Los secuestros evidenciaban un conocimiento profundo de la incestuosa y trabada estructura del poder en Bogotá. Literalmente, cada rapto dio en el corazón de la élite bogotana, de la que Gaviria también formaba parte. Y tuvo consecuencias: se formó un comité de poderosos ciudadanos, que se hacían llamar Los Notables, con el objetivo de presionar a Gaviria para que accediera a las exigencias de los criminales. Entre aquellos ciudadanos se encontraban Julio Turbay, el ex presidente cuya hija estaba cautiva, y Alfonso López Michelsen, el ex presidente que se había reunido con Pablo en Panamá años antes. El comité comenzó las negociaciones con el principal abogado de Pablo en Bogotá, Guido Parra, a la búsqueda de una solución pacífica.

Al misino tiempo, Los Notables se reunían con el presidente abogando en favor de su causa y sometiéndolo a una presión personal terrible. En una de sus visitas al Palacio Presidencial, Julio Turbay y Juan Santos, dueño y editor de
El Tiempo,
se encontraron con que el presidente estaba sumido en un gran desaliento y apesadumbrado por la presión de su responsabilidad:

—Es un momento muy delicado —dijo Gaviria—. He querido ayudarlos, y lo he hecho dentro de los límites de lo posible. Sin embargo, en poco tiempo ya no podré hacer nada de nada.

Turbay, que por su pasado presidencial pudo ponerse en el lugar de Gaviria, intentó, pese a su tristeza, ser comprensivo:

—Señor presidente, usted está actuando como debe, al igual que nosotros como padres de nuestros hijos. Comprendo, y le pido que no haga nada que pueda crearle un problema en su función de jefe de Estado. —Según el relato de García Márquez, Turbay señaló el sillón presidencial y agregó—: Si yo estuviera ahí, haría lo mismo.

El escritor colombiano agregó que «Gaviria estaba pálido como la muerte».

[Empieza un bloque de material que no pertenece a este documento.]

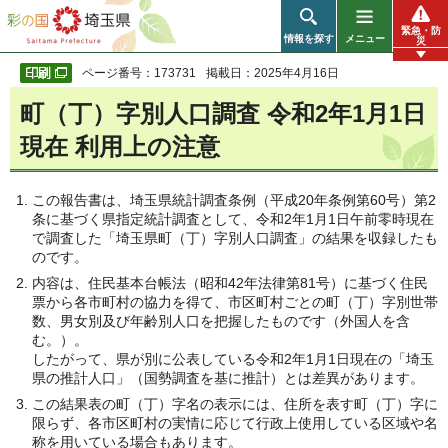
彩の国 埼玉県
緊急・防
情報を探す
メニュー
災
ページ番号：173731
掲載日：2025年4月16日
町（丁）字別人口調査 令和2年1月1日
現在 利用上の注意
この報告書は、埼玉県統計調査条例（平成20年条例第60号）第2
条に基づく県指定統計調査として、令和2年1月1日午前零時現在
で調査した「埼玉県町（丁）字別人口調査」の結果を収録したも
のです。
内容は、住民基本台帳法（昭和42年法律第81号）に基づく住民
票から各市町村の協力を得て、市区町村ごとの町（丁）字別世帯
数、男女別及び年齢別人口を把握したものです（外国人を含
む。）。
したがって、県が別に公表している令和2年1月1日現在の「埼玉
県の推計人口」（国勢調査を基に推計）とは差異があります。
この結果表の町（丁）字名の表示には、住所を表す町（丁）字に
限らず、各市区町村の実情に応じて行政上使用している区域や名
称を用いている場合もあります。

Nydia Quintero, la ex mujer de Turbay y madre de la rehén, se mostró menos comprensiva. Se había puesto en contacto por su cuenta con Pablo a través de intermediarios y había ido a rogarle a Gaviria que detuviera al coronel Martínez, cuyos operativos obligaban a Pablo a huir de un escondrijo al siguiente. Gaviria le explicó que eso era algo que no podía hacer. La seguridad del Estado era su deber y esa condición no podía negociarse; pedirle a la policía que suspendiera sus redadas sería pedirle que no cumpliera con su deber. Además, el presidente sabía lo que Pablo pretendía: «Una cosa es que nosotros le ofrezcamos una política judicial alternativa, pero la interrupción de los operativos policiales no significaría necesariamente la libertad de los rehenes, solamente que ya no se estaría acorralando a Escobar». Esto fue lo que le dijo posteriormente a García Márquez. Esto y que Nydia Quintero estaba indignada por la actitud del presidente y consideraba que la había tratado fríamente sin mostrar el más mínimo interés en resguardar la vida de su hija.

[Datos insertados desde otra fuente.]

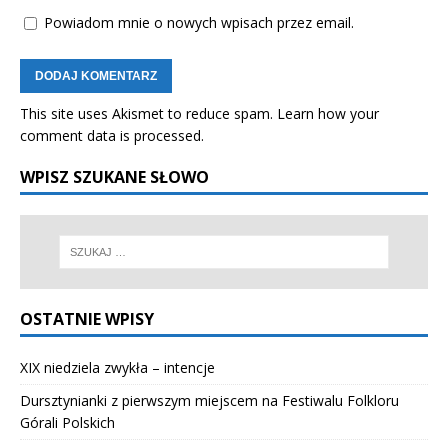
Powiadom mnie o nowych wpisach przez email.
This site uses Akismet to reduce spam.
Learn how your
comment data is processed.
WPISZ SZUKANE SŁOWO
OSTATNIE WPISY
XIX niedziela zwykła – intencje
Dursztynianki z pierwszym miejscem na Festiwalu Folkloru
Górali Polskich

Entretanto, Los Notables se prodigaron en comunicados. A partir de ese momento, únicamente ellos hablarían en nombre de las familias de los secuestrados. A cambio de su liberación —y ésta era su propuesta— Los Notables instarían al Gobierno a considerar a Pablo y a Los Extraditables un movimiento político, y no una banda de criminales. Como tal gozarían del mismo tratamiento que el concedido a los movimientos guerrilleros colombianos. El M-19 —célebre por su sangriento asedio al Palacio de Justicia— había negociado un acuerdo con el Gobierno el año anterior para abandonar la lucha armada e integrarse a la vida política. Sus miembros habían sido amnistiados por los crímenes cometidos a lo largo de su lucha revolucionaria. Los Notables querían que el Gobierno ofreciese el mismo trato a Los Extraditables, o sea a Pablo y sus secuaces. Sin embargo, el mismo día que el comunicado se hacía público, el n de octubre, Gaviria daba instrucciones a su ministro de Justicia para que reiterase que el único trato que podían esperar era el ya ofrecido por el Gobierno.

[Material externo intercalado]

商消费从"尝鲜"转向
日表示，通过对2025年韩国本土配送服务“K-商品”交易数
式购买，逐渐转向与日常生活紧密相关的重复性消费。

«La carta de Los Notables es casi cínica —le escribió Pablo a su abogado Parra desde la clandestinidad—. Se supone que nosotros tenemos que darnos prisa en liberar a nuestros rehenes porque el Gobierno nos da largas mientras estudia la situación. ¿De veras creen que nos vamos a dejar engañar otra vez?» Pablo le confió a su abogado que no había razón para cambiar la postura que había adoptado hasta entonces, «dado que no hemos recibido respuestas positivas a las condiciones expresadas en nuestro primer comunicado. Se trata de una negociación, no de un juego para ver quién es el inteligente y quién es el estúpido».

Gaviria cedió algo más de terreno. El 8 de octubre, publicó «clarificaciones legales» al anterior decreto, especificando que Pablo o cualquiera de los otros arrepentidos podían elegir la más leve de las acusaciones que contra ellos pesaban, declararse culpables y, de ese modo, escapar a los procesos correspondientes a todas sus otras causas pendientes. Asimismo, ello aseguraba que el arrepentido no sería extraditado, independientemente de los nuevos cargos que pudieran imputársele una vez que el reo se hallara en cautividad.

Pablo mostró interés, pero quería más. En una carta dirigida al letrado Parra, Pablo precisó que quería que el presidente prometiera explícitamente «por escrito, en un decreto, que en ningún caso ni él ni cualquier otro que se aviniese a la amnistía, sería extraditado, por ningún crimen, a ningún país». Reiteró, además, que quería supervisar las circunstancias de su entrada en prisión y que quería protección para su esposa e hijos mientras estuviese encarcelado.

En noviembre, Pablo subió aún más la presión inicial. Al día siguiente de morir su primo Luis en «un enfrentamiento con la policía», los hombres de Pablo secuestraron a Maruja Pachón, cuñada del difunto candidato Galán y esposa de un destacado congresista, y a la cuñada de ésta. Y como si eso fuera poco, los hombres de Pablo intentaron retener a la nieta del ex presidente Betancur, pero fallaron. Comunicados desafiantes de Los Extraditables acusaban a las fuerzas del coronel Martínez de cometer atrocidades en Medellín. Uno de ellos afirmaba que el Bloque de Búsqueda realizaba incursiones en barriadas fieles a Pablo, reunía a los jóvenes y los mataban allí mismo.

«¿Por qué se han cambiado las órdenes de arresto por órdenes de ejecución? —rezaba uno de los comunicados—. ¿Por qué se distribuyen carteles de “Se busca” y se ofrecen recompensas por personas que no han sido requeridas por ninguna autoridad judicial?»